═══ RECORDED INFORMATION ═══
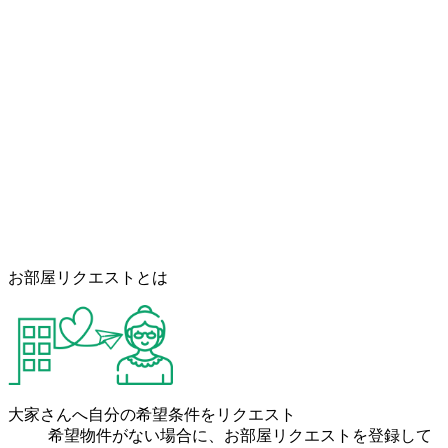
お部屋リクエストとは
大家さんへ自分の希望条件をリクエスト
希望物件がない場合に、お部屋リクエストを登録して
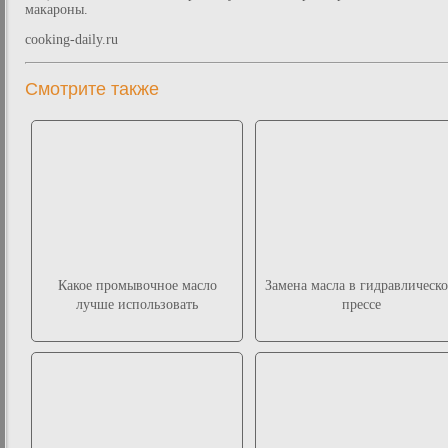
макароны.
cooking-daily.ru
Смотрите также
Какое промывочное масло
Замена масла в гидравлическ
лучше использовать
прессе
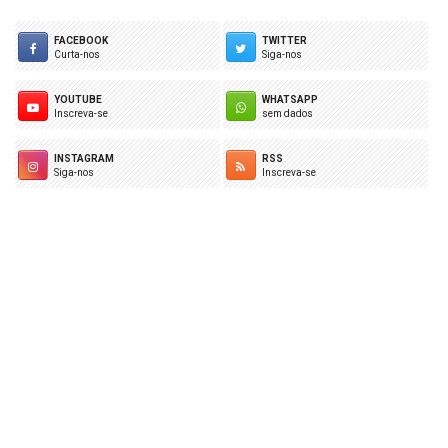
FACEBOOK
TWITTER
Curta-nos
Siga-nos
YOUTUBE
WHATSAPP
Inscreva-se
sem dados
INSTAGRAM
RSS
Siga-nos
Inscreva-se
═══
#### GOAL OF THE EXERCISE:
Starting with the line that contains "希望物件がない場合に、お部屋リクエストを登録して", reproduce every line down to the end of the listing above, both endpoints included. Pictures stay out.

#### TASK SOLUTION:
希望物件がない場合に、お部屋リクエストを登録して
макароны.
cooking-daily.ru
Смотрите также
Какое промывочное масло
Замена масла в гидравлическ
лучше использовать
прессе
FACEBOOK
TWITTER
Curta-nos
Siga-nos
YOUTUBE
WHATSAPP
Inscreva-se
sem dados
INSTAGRAM
RSS
Siga-nos
Inscreva-se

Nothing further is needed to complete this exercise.